Wojtek e gli altri membri del II Corpo d'armata polacco affrontarono una sfortunata realtà alla fine della guerra quando la cortina di ferro cadde sull'Europa. Il regime sovietico era stato quello che aveva cacciato i tedeschi dalla Polonia e, sulla loro scia, aveva installato uno stato fantoccio comunista altrettanto autoritario, repressivo e antipolacco di quello che avevano rimosso.

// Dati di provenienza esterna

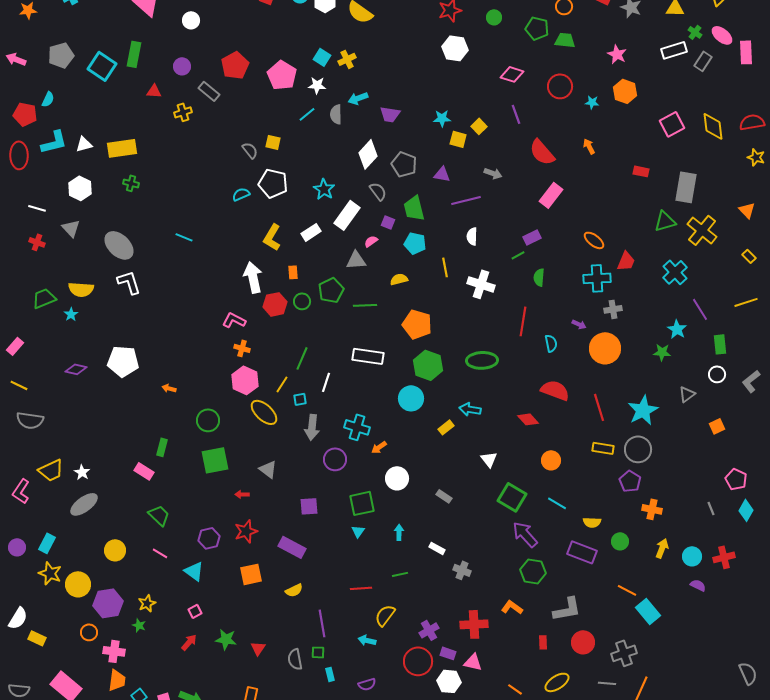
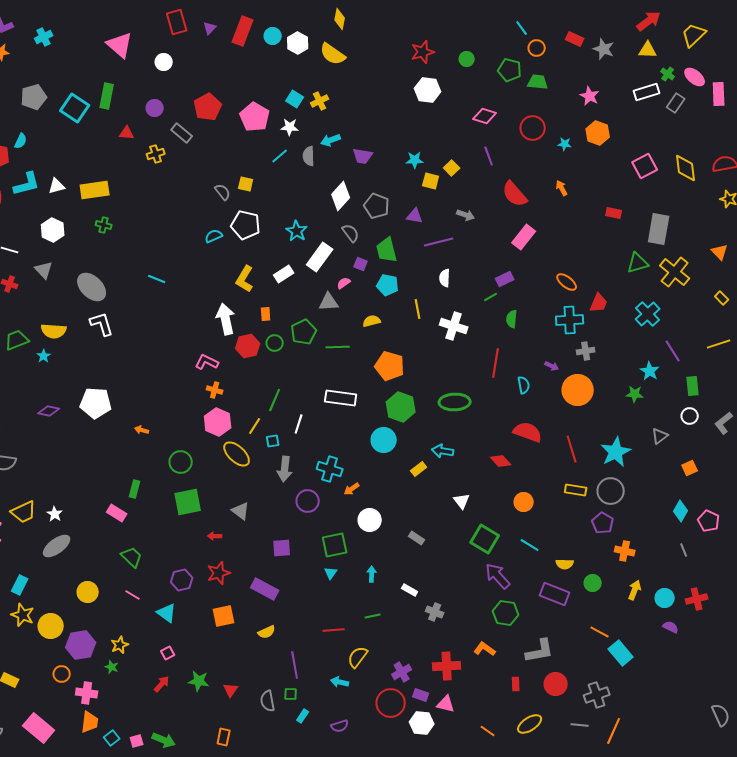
cyan diamond: (746, 510) -> (681, 511), moved
cyan rectangle: (330, 674) -> (303, 716), turned 48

Vaste epurazioni si verificarono all'interno della Polonia e dell'URSS, uccidendo o esiliando molti dei Combattenti per la libertà polacchi in Siberia. Allo stesso modo, Stalin e lo stato sovietico hanno bollato come traditori i membri delle forze polacche che combattevano in Occidente e, sebbene non necessariamente impedito di tornare, i polacchi esiliati sapevano benissimo cosa li aspettava al loro ritorno . In quanto tali, i polacchi si tennero occupati in Italia fino al 1946, quando furono finalmente trasferiti in Gran Bretagna per essere smobilitati.

Wojtek era stato inviato prima di loro in Scozia nel 1945 ed era arrivato nella sua ultima casa allo zoo di Edimburgo nel 1947. Era un'attrazione favorita sia per i giornalisti che per i bambini, apparendo molte volte sulla BBC. Forse i suoi visitatori preferiti erano i soldati che un tempo prestavano servizio al suo fianco e si assicuravano di portargli le sigarette per ricordare il tempo trascorso insieme in guerra.